The Judgment of Princeton seems to be this: who are we to judge?
Last Friday, nine judges blind-tasted twenty wines, some from France (mostly expensive) and some from New Jersey (mostly cheap), at the author George Taber’s homage to the 1976 California-vs.-France Judgment of Paris. Of those 20, there was just one bottle for which we—and by “we,” I mean not me but Richard Quandt, economist and author of the canonical paper “On Wine Bullshit: Some New Software?”—can infer to have done better than the others for any reason other than chance alone. (Quandt, along with his Princeton colleague and conference host Orley Ashenfelter, set out the methodology for testing this in a 1999 paper called Judging a Wine Tasting Scientifically, which reinterprets the Judgment of Paris results.)
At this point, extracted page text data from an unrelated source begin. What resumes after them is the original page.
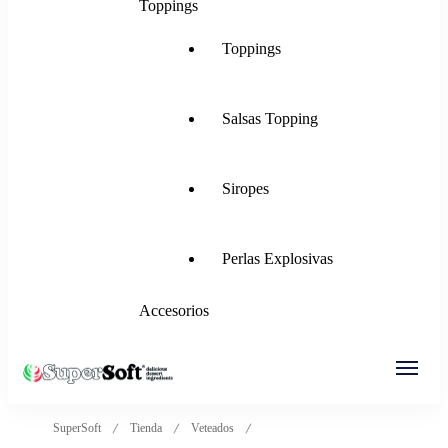
Toppings
Toppings
Salsas Topping
Siropes
Perlas Explosivas
Accesorios
SuperSoft Italia
Mezclas para Helado Suave, Frozen Yogurt,
SuperSoft
Tienda
Veteados
Gelato, Ice Rolls y más.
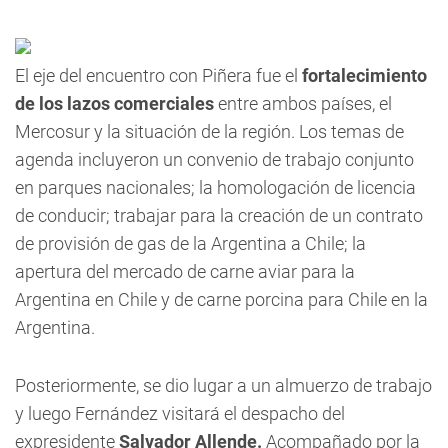
El eje del encuentro con Piñera fue el
fortalecimiento
de los lazos comerciales
entre ambos países, el
Mercosur y la situación de la región. Los temas de
agenda incluyeron un convenio de trabajo conjunto
en parques nacionales; la homologación de licencia
de conducir; trabajar para la creación de un contrato
de provisión de gas de la Argentina a Chile; la
apertura del mercado de carne aviar para la
Argentina en Chile y de carne porcina para Chile en la
Argentina.
Posteriormente, se dio lugar a un almuerzo de trabajo
y luego Fernández visitará el despacho del
expresidente
Salvador Allende.
Acompañado por la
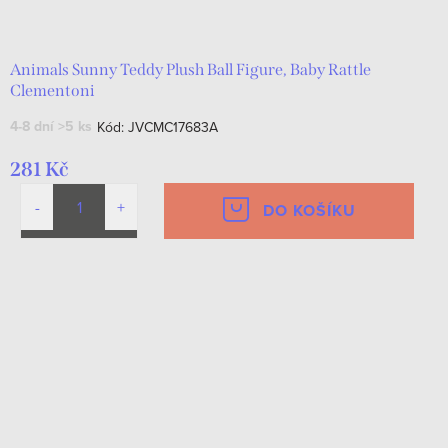
d
t
u
ů
k
Animals Sunny Teddy Plush Ball Figure, Baby Rattle
Clementoni
t
4-8 dní
>5 ks
Kód:
JVCMC17683A
ů
281 Kč
DO KOŠÍKU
Even that single winning wine—the Drouhin Clos des Mouches 2009, a white Burgundy—was ranked dead last (#10 out of 10) by one of the nine judges, and tied for second-to-last by two others. There was one red wine that seemed to have done worse than the others in a meaningful way—the Four JG’s Cabernet Franc 2008, from New Jersey—but as for the rest, it was an 18-way tie (or, to be more accurate, two nine-way ties). If the entire Judgment of Princeton were replayed, from start to finish, on another day, we wouldn’t even have enough evidence to conclude that any one of those 18 wines would be likely to do better or worse than any other.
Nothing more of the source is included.